The Companies Act, 2008 defines a director as:
“A member of the board of a company ...., or an alternate director of a company and includes any person occupying the position of director or alternate director, by whatever name designated”. The Companies Act, 2008 (the Act) contains a number of provisions that will directly impact all directors and the prescribed officers.
South African courts are of the view that callous criminals who act together to commit a crime ought to have foreseen the consequences in achieving their goal
George Manyere is classified as a “Shadow Director” insofar as he does not hold office as a “Director” yet as a “Non-Executive Director”, therefor he is prescribed officer with majority shareholding with significant influence over the company “.
In holding all shadow directors severely and liable for the same duties as ordinary directors.

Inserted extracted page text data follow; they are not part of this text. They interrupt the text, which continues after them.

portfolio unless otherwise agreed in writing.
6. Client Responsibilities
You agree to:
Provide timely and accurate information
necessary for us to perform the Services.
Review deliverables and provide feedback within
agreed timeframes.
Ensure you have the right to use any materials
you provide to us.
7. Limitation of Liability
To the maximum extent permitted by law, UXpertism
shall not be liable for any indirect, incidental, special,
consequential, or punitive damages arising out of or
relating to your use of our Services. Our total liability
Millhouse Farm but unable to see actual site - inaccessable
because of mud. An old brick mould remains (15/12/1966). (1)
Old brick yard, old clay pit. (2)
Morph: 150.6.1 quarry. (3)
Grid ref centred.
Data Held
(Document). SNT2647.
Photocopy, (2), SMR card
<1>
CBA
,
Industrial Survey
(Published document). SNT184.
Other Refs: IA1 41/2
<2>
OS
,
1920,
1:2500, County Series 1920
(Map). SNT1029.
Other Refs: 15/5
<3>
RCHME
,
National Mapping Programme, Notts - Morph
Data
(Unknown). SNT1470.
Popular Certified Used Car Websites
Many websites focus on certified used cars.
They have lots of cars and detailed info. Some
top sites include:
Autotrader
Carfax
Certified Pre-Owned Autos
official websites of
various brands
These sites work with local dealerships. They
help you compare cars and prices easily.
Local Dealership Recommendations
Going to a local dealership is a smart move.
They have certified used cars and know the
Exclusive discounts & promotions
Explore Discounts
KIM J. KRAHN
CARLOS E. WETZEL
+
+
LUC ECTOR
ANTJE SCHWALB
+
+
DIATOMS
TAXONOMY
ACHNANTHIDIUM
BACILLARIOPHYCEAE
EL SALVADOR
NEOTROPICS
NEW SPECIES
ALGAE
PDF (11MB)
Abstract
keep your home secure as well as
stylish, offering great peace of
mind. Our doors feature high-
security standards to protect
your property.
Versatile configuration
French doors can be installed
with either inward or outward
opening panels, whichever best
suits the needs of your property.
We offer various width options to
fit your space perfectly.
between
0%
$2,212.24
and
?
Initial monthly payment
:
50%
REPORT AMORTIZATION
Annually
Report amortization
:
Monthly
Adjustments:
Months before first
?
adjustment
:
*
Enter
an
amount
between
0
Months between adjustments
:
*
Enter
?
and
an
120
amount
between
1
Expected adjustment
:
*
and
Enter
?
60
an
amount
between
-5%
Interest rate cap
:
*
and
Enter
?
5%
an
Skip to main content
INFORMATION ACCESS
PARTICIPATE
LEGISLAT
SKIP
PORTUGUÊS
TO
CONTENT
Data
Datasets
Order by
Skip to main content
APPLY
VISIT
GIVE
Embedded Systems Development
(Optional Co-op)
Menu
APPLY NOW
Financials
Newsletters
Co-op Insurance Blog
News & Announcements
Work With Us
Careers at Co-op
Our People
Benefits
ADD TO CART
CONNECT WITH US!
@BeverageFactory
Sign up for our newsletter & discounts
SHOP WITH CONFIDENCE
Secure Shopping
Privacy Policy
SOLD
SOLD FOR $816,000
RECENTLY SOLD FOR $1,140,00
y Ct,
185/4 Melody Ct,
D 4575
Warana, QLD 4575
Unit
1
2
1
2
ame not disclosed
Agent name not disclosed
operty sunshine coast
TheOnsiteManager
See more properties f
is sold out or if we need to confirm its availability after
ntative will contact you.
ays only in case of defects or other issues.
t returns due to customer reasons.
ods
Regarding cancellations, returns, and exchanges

George Manyere should have to account for the losses suffered by the company as he was directly instrumental with his significant influence over invested funds by investor’s to the company :- The invested funds of investors were used to benefit various companies and financial institutions associated directly to George Manyere and his direct family interests
“The Directors who committed the fraud will try to put the spotlight on the investors who invested within the company and their own conduct, knowledge, and motives. They will say that these “Offended Investors” had access to material information, and itself sought to score a huge profit despite known or knowable risks. The Directors may argue, the investors are seeking to blame someone else for the consequences of their own decisions.“
Non- Executive, the chief executive officer and chief financial officer are prescribed officers who have the responsibility to control and manage the whole or a significant part of the business, therefore they too have to comply with the same fiduciary duties as directors, duties to act in good faith, for a proper purpose and in the company’s best interests as defined by the act. However: -
Due to conflicting authorities and no clear court ruling on this issue, it’s unclear whether shadow directors are governed by the Companies Act. Shadow directors pose their own set of challenges as the South Africa’s Companies Act does not have a definition of a shadow director, and what the accountability structures are around them should be. They aren’t properly identified as directors, which means that they are able to escape legal responsibility for their influence and control.

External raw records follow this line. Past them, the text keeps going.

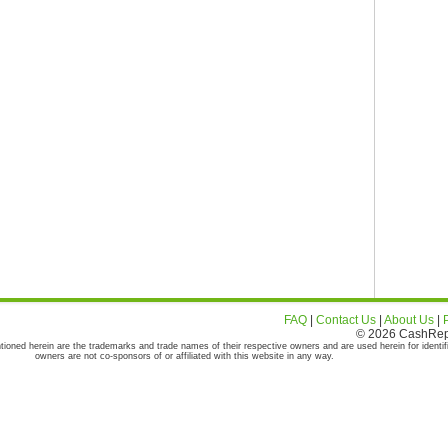
FAQ
|
Contact Us
|
About Us
|
© 2026 CashRepor
tioned herein are the trademarks and trade names of their respective owners and are used herein for identif
owners are not co-sponsors of or affiliated with this website in any way.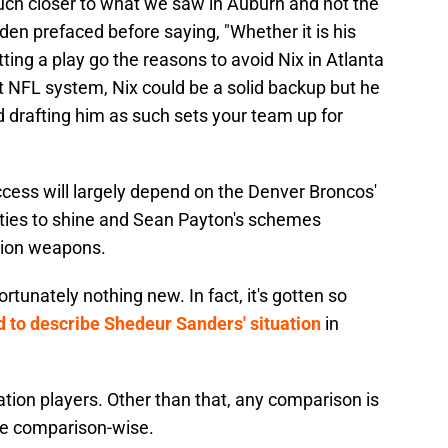
much closer to what we saw in Auburn and not the
den prefaced before saying, "Whether it is his
letting a play go the reasons to avoid Nix in Atlanta
t NFL system, Nix could be a solid backup but he
and drafting him as such sets your team up for
 success will largely depend on the Denver Broncos'
nities to shine and Sean Payton's schemes
ition weapons.
rtunately nothing new. In fact, it's gotten so
 to describe Shedeur Sanders' situation
in
tion players. Other than that, any comparison is
se comparison-wise.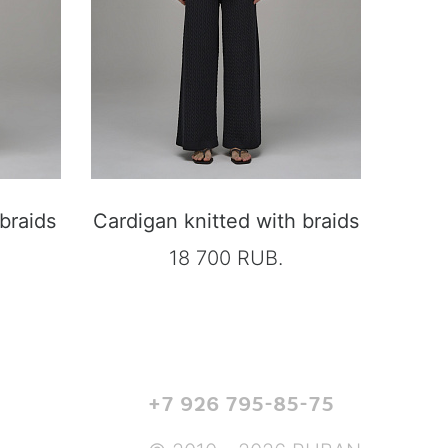
 braids
Cardigan knitted with braids
18 700 RUB.
+7 926 795-85-75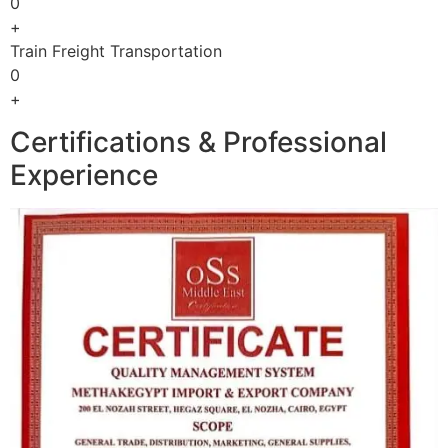
0
+
Train Freight Transportation
0
+
Certifications & Professional
Experience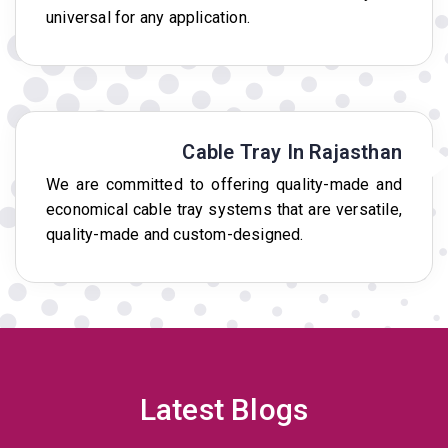
universal for any application.
Cable Tray In Rajasthan
We are committed to offering quality-made and
economical cable tray systems that are versatile,
quality-made and custom-designed.
Latest Blogs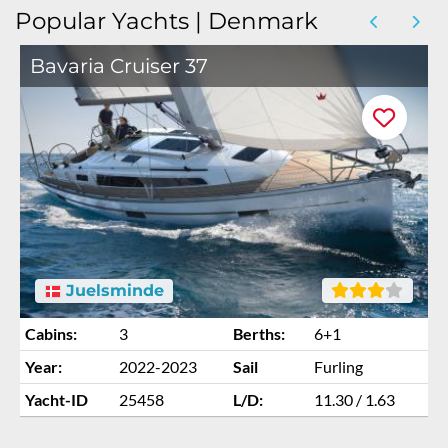
Popular Yachts | Denmark
Bavaria Cruiser 37
Juelsminde
Cabins:
3
Berths:
6+1
Year:
2022-2023
Sail
Furling
Yacht-ID
25458
L/D:
11.30 / 1.63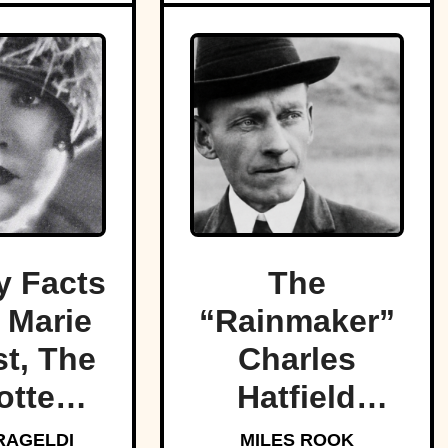
 Facts
The
 Marie
“Rainmaker”
t, The
Charles
otten
Hatfield
f Light
promised to
RAGELDI
MILES ROOK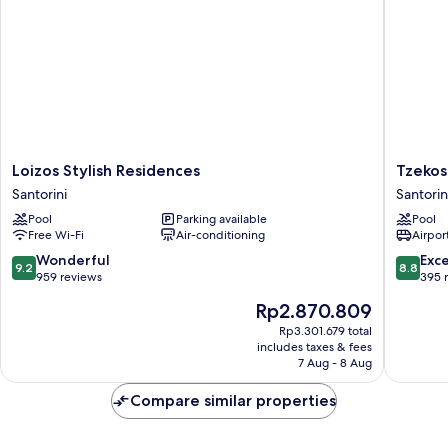
Loizos
Tzekos
Loizos Stylish Residences
Tzekos 
Stylish
Villas
Santorini
Santorin
Residences
Santorin
Pool
Parking available
Pool
Santorini
Free Wi-Fi
Air-conditioning
Airport
9.2
8.8
Wonderful
Exce
9.2
8.8
out
out
959 reviews
395 
of
of
The
Rp2.870.809
10,
10,
price
Wonderful,
Excellen
Rp3.301.679 total
is
includes taxes & fees
959
395
Rp2.870.809
7 Aug - 8 Aug
reviews
reviews
Compare similar properties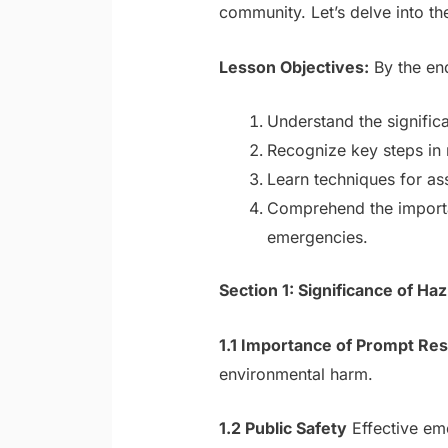
community. Let’s delve into t
Lesson Objectives:
By the end
Understand the signifi
Recognize key steps in 
Learn techniques for as
Comprehend the importa
emergencies.
Section 1: Significance of 
1.1 Importance of Prompt Re
environmental harm.
1.2 Public Safety
Effective em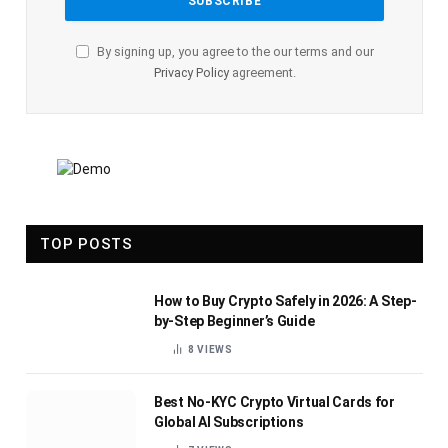
By signing up, you agree to the our terms and our
Privacy Policy
agreement.
TOP POSTS
How to Buy Crypto Safely in 2026: A Step-
by-Step Beginner’s Guide
8
VIEWS
Best No-KYC Crypto Virtual Cards for
Global AI Subscriptions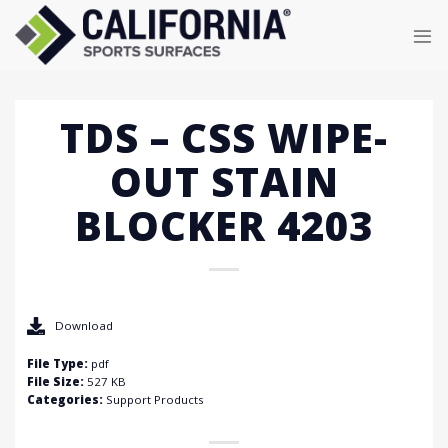
Skip
to
content
TDS – CSS WIPE-
OUT STAIN
BLOCKER 4203
Download
File Type:
pdf
File Size:
527 KB
Categories:
Support Products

Ironically, George Manyere chose the company because it ‘appealed to his sense of history and it appealed to what he wanted to achieve’. George Manyere attempts to describe his business methods as similar to that of Warren Buffet, one the world’s wealthiest individuals:
The exact same structure where he uses other people’s funds to acquire a private equity as in fact he did, without protecting the interest of investors.
Where fraud is committed by the company, a crime that cannot be rectified under the Companies Act, South African law should unambiguously recognise shadow directors, ensuring that the actions of persons having significant control over the company are also open to scrutiny, a criminal action should be brought against all those responsible, including those lurking in the shadows.